Excerpt of notes taken during asylum interview accompaniment, with the rendering of asylum officer (upper right) from the advocate/client perspective. Notes also reference the noise interference outside the room during the detainee’s interview. Notes and photo by Erin Routon.

RP: It is fascinating to observe art and drawing as a common medium, which on the one hand, keeps children engaged and entertained, and on the other hand, provides legal advocates a means to document life within the extremely surveilled environments of the detention facilities. What is it about drawing and art that appeals to these various actors within these carceral settings and what purposes do they serve?

ER: On many occasions in these centers, I watched as children, otherwise withdrawn and somber, quietly ambled toward a table full of other children coloring, some making elaborate drawings. Of course, children in these facilities came in with different experiences, different degrees of trauma, and while some loved to laugh and explain every tiny detail of their artistic work to us advocates sitting with them, others clearly had no desire to talk. Those moments in which children could, if they wanted, sit silently among other children and simply color a printed picture of Batman or make an outline of their hands were precious. They didn’t have to answer questions about the gangs that threatened them at school or cry about losing a family member in a shooting, and they also didn’t have to listen intently to their parent talking tearfully about these things to a stranger in a small, cold room. In my view, drawing and coloring in those moments was more than a distracting activity; it was a breath.

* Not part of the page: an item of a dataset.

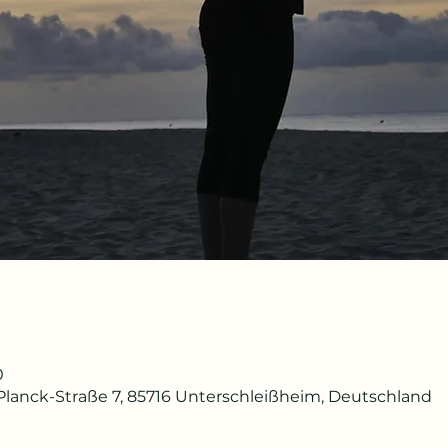
0
lanck-Straße 7, 85716 Unterschleißheim, Deutschland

I am a huge advocate of artistic representation in and of these facilities. In my research, I collected many drawings, graphic documents, and representations as artifacts of the experiences of detainees and advocates and the work of these projects. These are both spaces and experiences that are often intentionally hidden from public view, so representation in diverse media forms is incredibly informative (and necessary). There’s a clear reason why photography is prohibited within and around the grounds of these centers. Artistic representation of hidden spaces and experiences, such as these, is a political gesture. It exposes and illuminates lived realities. I hope to share more of these artistic representations and graphic depictions in future publications as well as collect newer pieces as I continue research on carceral care.